Modern, high performance bloom filter in Python? [closed]

I'm looking for a production quality bloom filter implementation in Python to handle fairly large numbers of items (say 100M to 1B items with 0.01% false positive rate).

Pybloom is one option but it seems to be showing its age as it throws DeprecationWarning errors on Python 2.5 on a regular basis. Joe Gregorio also has an implementation.

Requirements are fast lookup performance and stability. I'm also open to creating Python interfaces to particularly good c/c++ implementations, or even to Jython if there's a good Java implementation.

Lacking that, any recommendations on a bit array / bit vector representation that can handle ~16E9 bits?


Asked by: Anna442 | Posted: 28-01-2022






Answer 1

I recently went down this path as well; though it sounds like my application was slightly different. I was interested in approximating set operations on a large number of strings.

You do make the key observation that a fast bit vector is required. Depending on what you want to put in your bloom filter, you may also need to give some thought to the speed of the hashing algorithm(s) used. You might find this library useful. You may also want to tinker with the random number technique used below that only hashes your key a single time.

In terms of non-Java bit array implementations:

I built my bloom filter using BitVector. I spent some time profiling and optimizing the library and contributing back my patches to Avi. Go to that BitVector link and scroll down to acknowledgments in v1.5 to see details. In the end, I realized that performance was not a goal of this project and decided against using it.

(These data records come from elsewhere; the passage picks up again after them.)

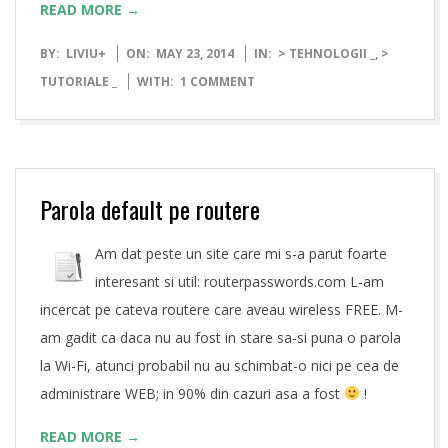
READ MORE →
2014-
BY:
LIVIU
+
ON:
MAY 23, 2014
IN:
> TEHNOLOGII _
,
>
05-
TUTORIALE _
WITH:
1 COMMENT
23
Parola default pe routere
Am dat peste un site care mi s-a parut foarte
interesant si util: routerpasswords.com L-am
incercat pe cateva routere care aveau wireless FREE. M-
am gadit ca daca nu au fost in stare sa-si puna o parola
la Wi-Fi, atunci probabil nu au schimbat-o nici pe cea de
administrare WEB; in 90% din cazuri asa a fost
!
READ MORE →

Here's some code I had lying around. I may put this up on google code at python-bloom. Suggestions welcome.

from BitVector import BitVector
from random import Random
# get hashes from http://www.partow.net/programming/hashfunctions/index.html
from hashes import RSHash, JSHash, PJWHash, ELFHash, DJBHash


#
# ryan.a.cox@gmail.com / www.asciiarmor.com
#
# copyright (c) 2008, ryan cox
# all rights reserved 
# BSD license: http://www.opensource.org/licenses/bsd-license.php
#

class BloomFilter(object):
    def __init__(self, n=None, m=None, k=None, p=None, bits=None ):
        self.m = m
        if k > 4 or k < 1:
            raise Exception('Must specify value of k between 1 and 4')
        self.k = k
        if bits:
            self.bits = bits
        else:
            self.bits = BitVector( size=m )
        self.rand = Random()
        self.hashes = []
        self.hashes.append(RSHash)
        self.hashes.append(JSHash)
        self.hashes.append(PJWHash)
        self.hashes.append(DJBHash)

        # switch between hashing techniques
        self._indexes = self._rand_indexes
        #self._indexes = self._hash_indexes

    def __contains__(self, key):
        for i in self._indexes(key): 
            if not self.bits[i]:
                return False    
        return True 

    def add(self, key):
        dupe = True 
        bits = []
        for i in self._indexes(key): 
            if dupe and not self.bits[i]:
                dupe = False
            self.bits[i] = 1
            bits.append(i)
        return dupe

    def __and__(self, filter):
        if (self.k != filter.k) or (self.m != filter.m): 
            raise Exception('Must use bloom filters created with equal k / m paramters for bitwise AND')
        return BloomFilter(m=self.m,k=self.k,bits=(self.bits & filter.bits))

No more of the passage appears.